Seven Challenges to Overcome to Develop Electrical System Reliability

BY Chip Angus
Articles & Papers


There are very few organizations that are not concerned with following reliability best practices. It is more efficient and less expensive to prevent a breakdown than it is to fix something that breaks. Monitoring and data management are becoming ubiquitous in the industrial world, the utility world, and across most industries and sectors as we work towards a more reliable and interconnected future. Electric power systems, however, have not been included in this shift away from break/fix and towards data-centric reliability.

In our experience as a leading transformer management company, we’ve found that even within organizations that employ healthy reliability programs for other equipment, there are still some barriers to developing a reliability program for the electrical system that powers them: Organizational barriers, which arise when there is not enough involvement across different departments within an organization; a tendency to prefer “the way we have always done it” over a new approach to electric power system reliability; fear of a loss of jobs as technology becomes more vital to monitoring and analysis; fear of a loss of control from the plant level to the corporate level; distrust of electric power reliability as a “flavor of the month” idea dictated from the corporate level; unclear expectations; and unclear timelines that do not factor in the complexities of bringing an electric power system back up to where it needs to be.
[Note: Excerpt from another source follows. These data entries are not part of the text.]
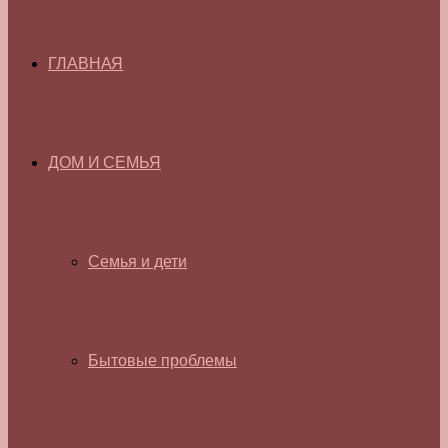
ГЛАВНАЯ
ДОМ И СЕМЬЯ
Семья и дети
Бытовые проблемы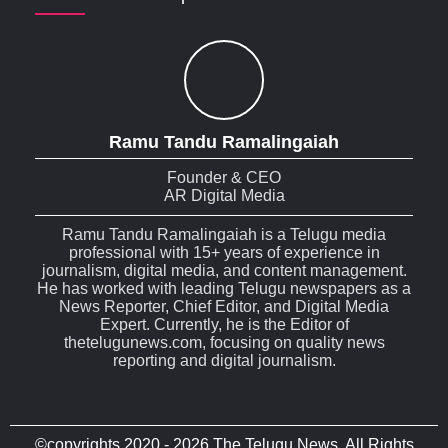
Ramu Tandu Ramalingaiah
Founder & CEO
AR Digital Media
Ramu Tandu Ramalingaiah is a Telugu media
professional with 15+ years of experience in
journalism, digital media, and content management.
He has worked with leading Telugu newspapers as a
News Reporter, Chief Editor, and Digital Media
Expert. Currently, he is the Editor of
thetelugunews.com, focusing on quality news
reporting and digital journalism.
©copyrights 2020 - 2026 The Telugu News. All Rights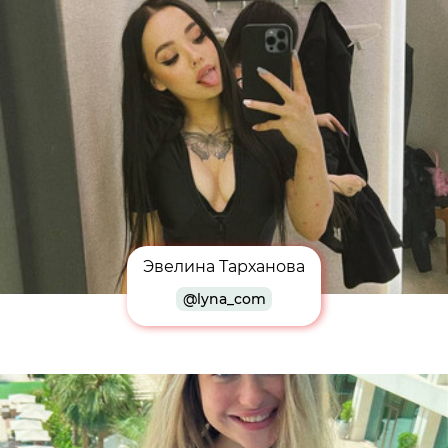
Эвелина Тарханова
@lyna_com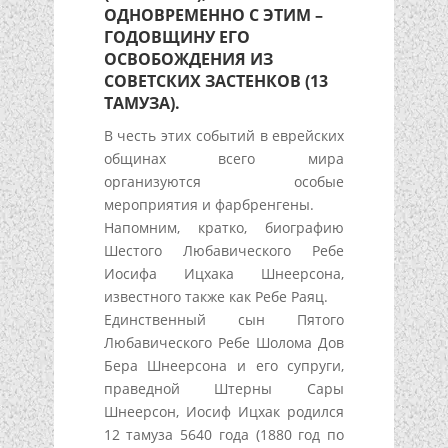
ОДНОВРЕМЕННО С ЭТИМ –
ГОДОВЩИНУ ЕГО
ОСВОБОЖДЕНИЯ ИЗ
СОВЕТСКИХ ЗАСТЕНКОВ (13
ТАМУЗА).
В честь этих событий в еврейских
общинах всего мира
организуются особые
мероприятия и фарбренгены.
Напомним, кратко, биографию
Шестого Любавического Ребе
Иосифа Ицхака Шнеерсона,
известного также как Ребе Раяц.
Единственный сын Пятого
Любавического Ребе Шолома Дов
Бера Шнеерсона и его супруги,
праведной Штерны Сары
Шнеерсон, Иосиф Ицхак родился
12 тамуза 5640 года (1880 год по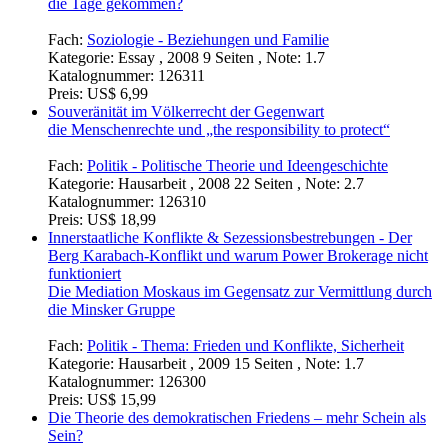
Der Einsatz der Bundeswehr "out of area"
Warum die eigene Gesellschaft die Außenpolitik mehr
beeinflusst als internationale Organisationen
Fach:
Politik - Thema: Frieden und Konflikte, Sicherheit
Kategorie:
Hausarbeit (Hauptseminar) , 2009 20 Seiten
Katalognummer:
129390
Preis:
US$ 15,99
Sex vs. Gender
Die Ungleichheit von Mann und Frau – ist der alte Streit in
die Tage gekommen?
Fach:
Soziologie - Beziehungen und Familie
Kategorie:
Essay , 2008 9 Seiten , Note: 1.7
Katalognummer:
126311
Preis:
US$ 6,99
Souveränität im Völkerrecht der Gegenwart
die Menschenrechte und „the responsibility to protect“
Fach:
Politik - Politische Theorie und Ideengeschichte
Kategorie:
Hausarbeit , 2008 22 Seiten , Note: 2.7
Katalognummer:
126310
Preis:
US$ 18,99
Innerstaatliche Konflikte & Sezessionsbestrebungen - Der
Berg Karabach-Konflikt und warum Power Brokerage nicht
This article provides context for those barriers and offers some solutions that can help an organization overcome them. These solutions can help an organization pursue a reliability program that includes the asset that everything else in the operation relies on: the electric power system.


Last year we conducted a focus group comprised of reliability practitioners to discuss electric power reliability (Figure 1). Our company works mainly with transformer reliability, but this group was concerned with the reliability of entire electrical systems in the industrial market, including transformers, cabling, breakers, and relays and protective equipment. One of the questions we asked them was whether they had a high-voltage electric power reliability program. Few did. Only 8.3 percent said that they are well on their way to developing electric power system reliability, with 6.7 percent at the beginning of developing one. One quarter told us that they know they should, but they are not currently addressing it. Most significantly, half of the people in the group said that they have no program whatsoever. Some weren’t even aware of the risk.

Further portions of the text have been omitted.